EXCERPTED RECORDS: Begin
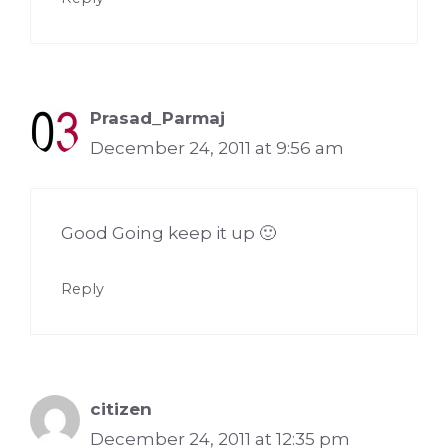
Prasad_Parmaj
December 24, 2011 at 9:56 am
Good Going keep it up 🙂
Reply
citizen
December 24, 2011 at 12:35 pm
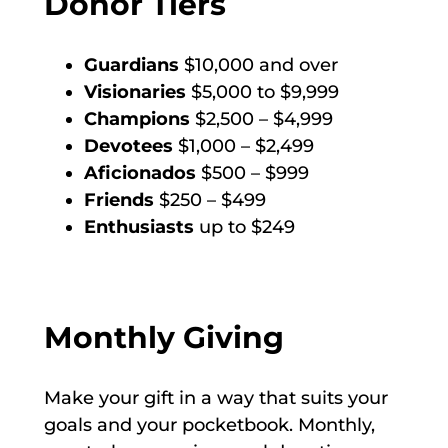
Donor Tiers
Guardians
$10,000 and over
Visionaries
$5,000 to $9,999
Champions
$2,500 – $4,999
Devotees
$1,000 – $2,499
Aficionados
$500 – $999
Friends
$250 – $499
Enthusiasts
up to $249
Monthly Giving
Make your gift in a way that suits your
goals and your pocketbook. Monthly,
EXCERPTED RECORDS: End
WORK REQUEST: Every entry must be written out exactly, with all pictures left out.

ANSWER BOX:
Prasad_Parmaj
December 24, 2011 at 9:56 am
Good Going keep it up 🙂
Reply
citizen
December 24, 2011 at 12:35 pm
Donor Tiers
Guardians
$10,000 and over
Visionaries
$5,000 to $9,999
Champions
$2,500 – $4,999
Devotees
$1,000 – $2,499
Aficionados
$500 – $999
Friends
$250 – $499
Enthusiasts
up to $249
Monthly Giving
Make your gift in a way that suits your
goals and your pocketbook. Monthly,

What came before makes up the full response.